Le diesel sort-il enfin du purgatoire automobile ?
La question se pose avec acuité suite aux récentes annonces du groupe Stellantis. En effet, dans la foulée du lancement d'un nouveau moteur diesel 2,2 litres de 180 chevaux pour l'Opel Zafira, le constructeur automobile confirme la réintroduction progressive du gasoil au sein de certains de ses catalogues.
Une stratégie de différenciation pour Stellantis
Le diesel avait déjà fait un retour discret sur les gammes de ludospaces, notamment l'Opel Combo, le Peugeot Rifter et le Citroën Berlingo. Désormais, il est possible de commander à nouveau une Peugeot 308 ou une DS N°4 équipées de cette motorisation depuis leurs dernières mises à jour. De plus, Alfa Romeo a confirmé le maintien de l'offre diesel pour ses SUV Stelvio et Tonale, ainsi que pour la berline Giulia.
L'argument principal avancé par Stellantis repose sur l'attractivité persistante du diesel pour deux cibles spécifiques : les professionnels et les conducteurs effectuant régulièrement de longs trajets. Le groupe met en avant l'autonomie confortable de ces véhicules et un coût au kilomètre inférieur à celui de la recharge électrique sur les bornes rapides d'autoroute.

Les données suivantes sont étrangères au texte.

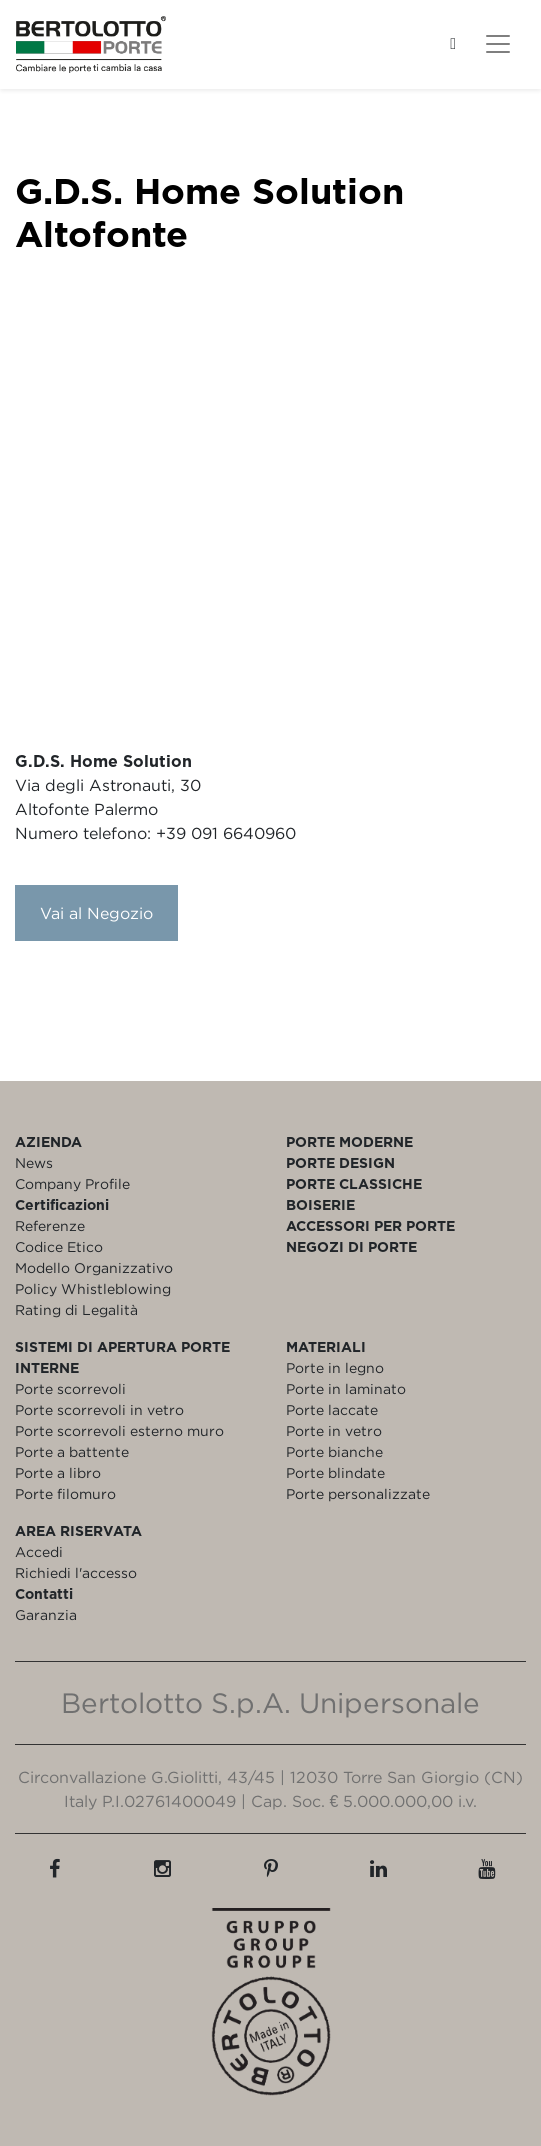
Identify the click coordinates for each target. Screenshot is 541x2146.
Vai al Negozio (96, 913)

Un autre facteur stratégique est évoqué : la concurrence, ou plutôt son absence sur ce segment. Les constructeurs chinois, focalisés sur les véhicules 100% électriques et les hybrides rechargeables, ne sont pas présents sur le marché du diesel. Pour Stellantis, maintenir cette motorisation constitue donc un moyen de se différencier et de conserver un avantage sur ce créneau particulier.
Le rôle inattendu de la Chine
Pendant ce temps, de l'autre côté du globe, la Chine pourrait jouer une carte surprenante dans un éventuel renouveau du diesel. L'entreprise Yuchai, spécialisée dans les moteurs marins, développe actuellement un système EREV (Extended Range Electric Vehicle). Cette technologie combine un moteur diesel et un moteur électrique, avec une particularité : le bloc thermique ne propulse pas directement les roues, mais agit comme un générateur d'électricité pour alimenter le moteur électrique.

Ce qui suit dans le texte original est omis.